Write out every record below exactly as it appears, omitting the pictures.

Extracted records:
────────────────────
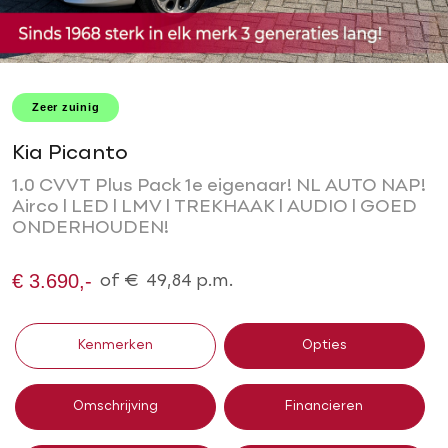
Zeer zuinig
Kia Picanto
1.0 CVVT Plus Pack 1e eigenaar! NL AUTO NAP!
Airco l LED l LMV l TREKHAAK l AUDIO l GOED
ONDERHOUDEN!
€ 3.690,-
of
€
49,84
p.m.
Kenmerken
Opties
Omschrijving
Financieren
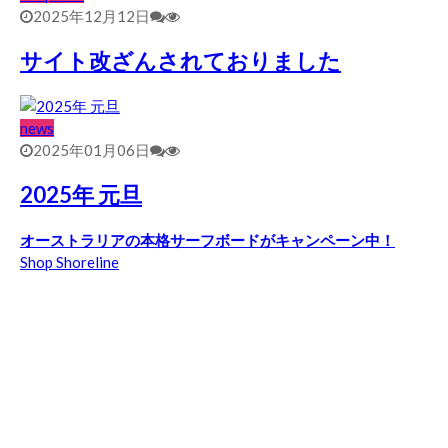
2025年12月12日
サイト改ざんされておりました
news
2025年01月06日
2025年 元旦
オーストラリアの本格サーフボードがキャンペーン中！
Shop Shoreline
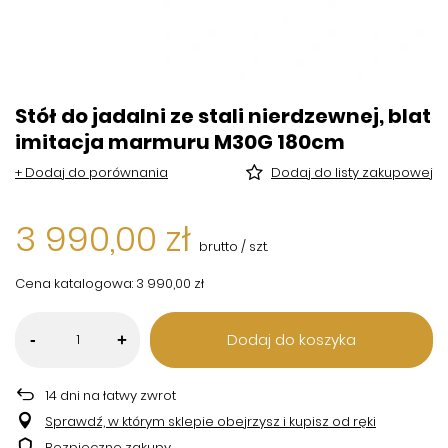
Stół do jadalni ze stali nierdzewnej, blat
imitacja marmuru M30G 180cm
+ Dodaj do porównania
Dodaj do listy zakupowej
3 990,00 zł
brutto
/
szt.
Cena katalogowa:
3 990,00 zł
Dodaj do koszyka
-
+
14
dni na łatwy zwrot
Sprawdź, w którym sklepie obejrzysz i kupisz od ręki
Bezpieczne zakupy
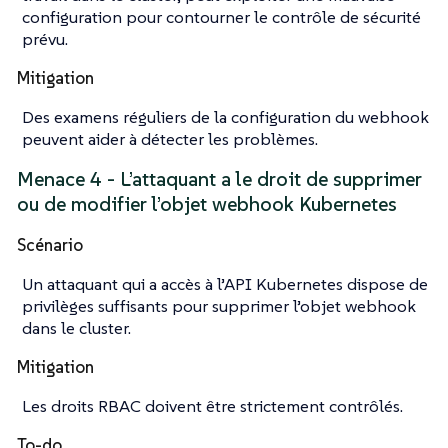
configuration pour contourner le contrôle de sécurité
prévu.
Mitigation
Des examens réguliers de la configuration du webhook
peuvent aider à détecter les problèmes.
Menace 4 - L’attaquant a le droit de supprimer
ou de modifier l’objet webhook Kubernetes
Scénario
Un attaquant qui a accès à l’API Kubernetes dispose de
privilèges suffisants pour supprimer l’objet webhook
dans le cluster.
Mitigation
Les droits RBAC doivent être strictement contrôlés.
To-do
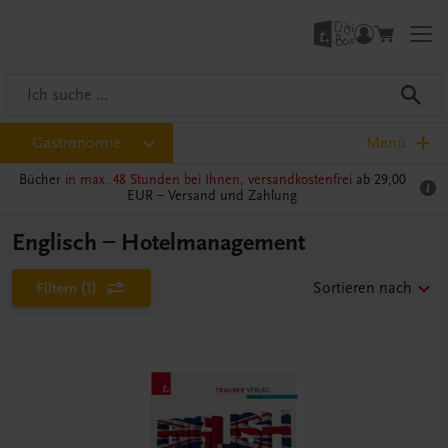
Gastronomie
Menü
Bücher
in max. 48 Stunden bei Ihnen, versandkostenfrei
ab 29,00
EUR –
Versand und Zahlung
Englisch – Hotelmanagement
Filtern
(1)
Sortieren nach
────────────────────
* _Response below_
Zeer zuinig
Kia Picanto
1.0 CVVT Plus Pack 1e eigenaar! NL AUTO NAP!
Airco l LED l LMV l TREKHAAK l AUDIO l GOED
ONDERHOUDEN!
€ 3.690,-
of
€
49,84
p.m.
Kenmerken
Opties
Omschrijving
Financieren
2025年12月12日
サイト改ざんされておりました
news
2025年01月06日
2025年 元旦
オーストラリアの本格サーフボードがキャンペーン中！
Shop Shoreline
Stół do jadalni ze stali nierdzewnej, blat
imitacja marmuru M30G 180cm
+ Dodaj do porównania
Dodaj do listy zakupowej
3 990,00 zł
brutto
/
szt.
Cena katalogowa:
3 990,00 zł
Dodaj do koszyka
-
+
14
dni na łatwy zwrot
Sprawdź, w którym sklepie obejrzysz i kupisz od ręki
Bezpieczne zakupy
configuration pour contourner le contrôle de sécurité
prévu.
Mitigation
Des examens réguliers de la configuration du webhook
peuvent aider à détecter les problèmes.
Menace 4 - L’attaquant a le droit de supprimer
ou de modifier l’objet webhook Kubernetes
Scénario
Un attaquant qui a accès à l’API Kubernetes dispose de
privilèges suffisants pour supprimer l’objet webhook
dans le cluster.
Mitigation
Les droits RBAC doivent être strictement contrôlés.
To-do
Gastronomie
Menü
Bücher
in max. 48 Stunden bei Ihnen, versandkostenfrei
ab 29,00
EUR –
Versand und Zahlung
Englisch – Hotelmanagement
Filtern
(1)
Sortieren nach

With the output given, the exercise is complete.